What are the warning signs of angina or a heart attack in women?
You have asked an excellent question. Unfortunately, many women believe that heart disease predominates in men and is less likely a threat to a woman's health than conditions like breast or ovarian cancer. The reality is that approximately 1 in 2 women will die from heart disease or stroke, and during any given year, cardiovascular disease will claim nearly twice as many lives as all forms of cancer combined.
While it is true that cardiovascular disease tends to strike men approximately 5 to 10 years earlier than in women, after menopause, the rate of cardiovascular disease in women accelerates and approaches the rate in men. Women are also at risk for doing worse after suffering a heart attack than men. Part of this may relate to the fact that women are typically older and have more hypertension when heart disease strikes and, thus, less able to withstand such damage to the body.
Other reasons, though, may relate to the fact that women tend to respond slower to symptoms or fail to recognize the symptoms as a heart attack, and present later for heart- and life-saving treatments. Because time to treatment is of the essence when heart attacks strike, delayed presentation significantly reduces the effectiveness of available treatments.
Recognizing your risk for heart disease is an important first step. In addition to age and family history, high blood pressure, high cholesterol, diabetes, smoking, obesity and physical inactivity all increase your risk for heart disease. Fortunately, effective therapies exist for each of these conditions, and taking such therapies when indicated can markedly lower your risk.
Symptom recognition is also essential. The typical symptoms of heart attack include chest pressure, tightness, or pain that may or may not radiate to your jaw, shoulders, or down your arms. If you are experiencing a true heart attack, these symptoms can come on at any time of the day or night, and can occur during rest or activity. The important consideration is that these chest sensations usually persist for more than 5 to 10 minutes (chest sensations resolving earlier than this time may be a warning sign not to ignore) and do not resolve with rest. Symptoms commonly associated include shortness of breath, clamminess, sweatiness and a nauseated feeling. Palpitations, light-headedness, profound fatigue, a heartburn-like sensation in the upper portion of your abdomen, confusion or agitation, and even a "heaviness" in your legs may occur.

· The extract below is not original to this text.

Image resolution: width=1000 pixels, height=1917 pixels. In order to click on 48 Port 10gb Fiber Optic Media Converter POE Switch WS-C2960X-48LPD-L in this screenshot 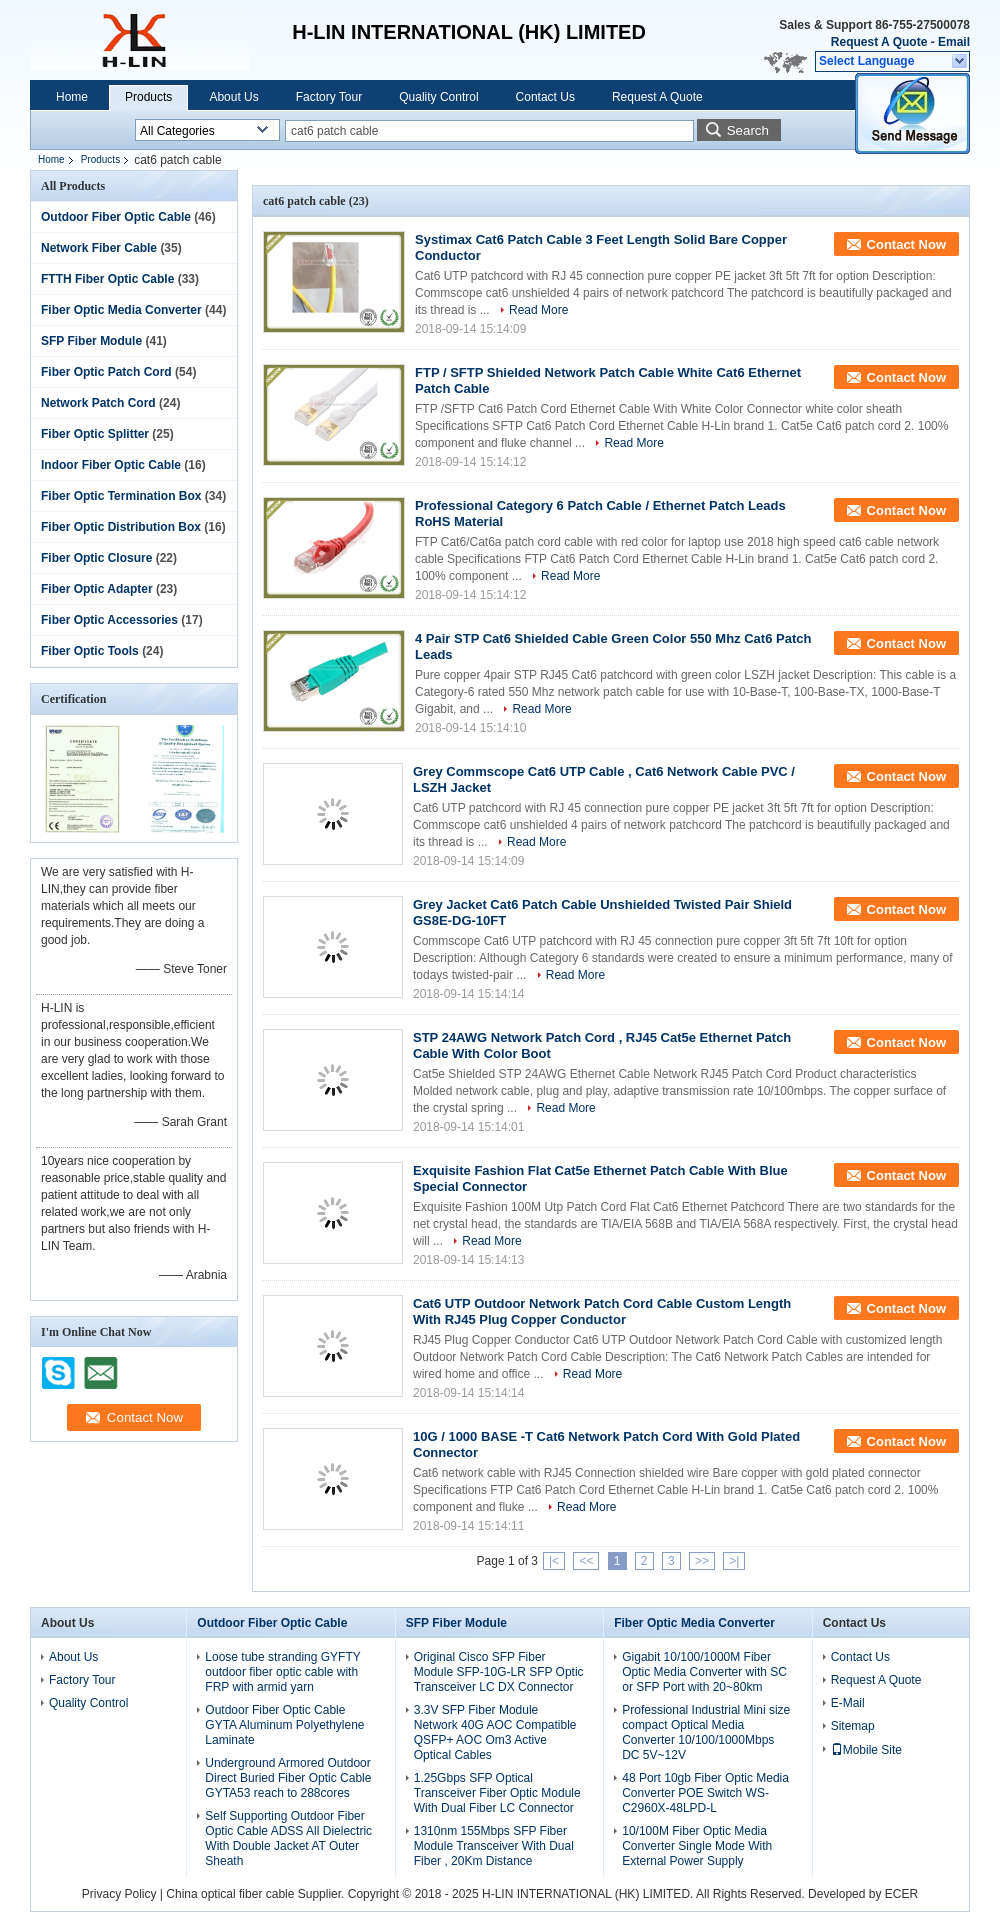 , I will do `click(705, 1793)`.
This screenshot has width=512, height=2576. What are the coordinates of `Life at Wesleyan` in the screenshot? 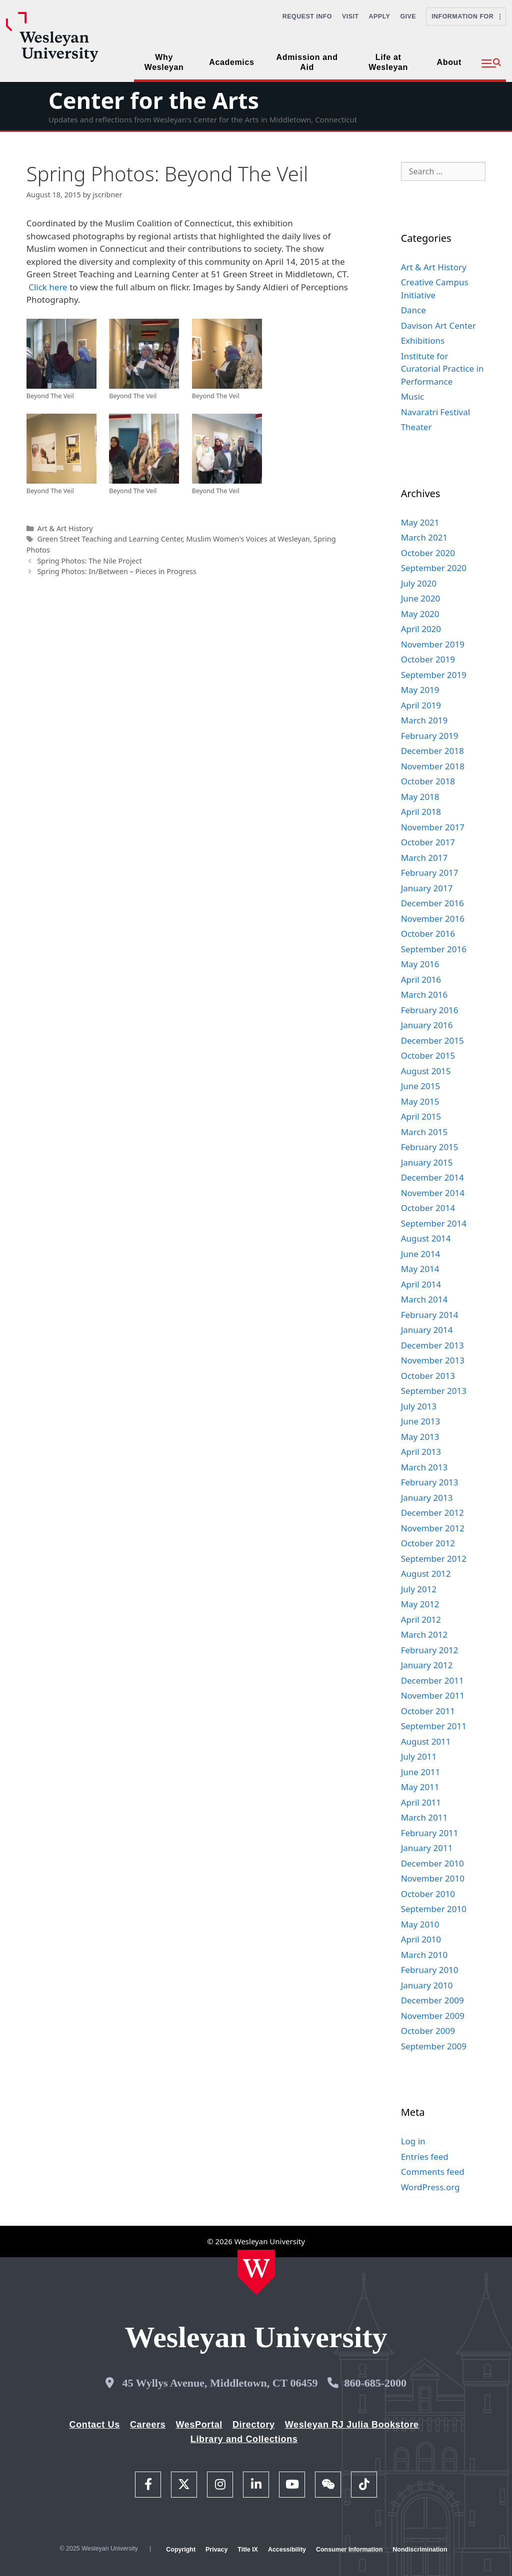 It's located at (388, 62).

Heart attacks may also occur in the absence of any of the above symptoms. Even earlier warning signs may be totally absent. Silent heart attacks are more common in older, typically female individuals, and those with diabetes, a history of smoking and prior heart disease. While these heart attacks are considered "silent," in reality, many individuals will complain of new ill-feelings, including shortness of breath, fatigue or nausea that arise over the span of several days.
Learning about the warning signs and ways of prevention of heart attacks is one of the first steps to fighting cardiovascular disease. Listening to your body when something does not feel right is the second. Discussing these issues with your doctor and understanding the ways of prevention will allow you to follow a personally tailored prevention program that maximally reduces your risk for the years to come.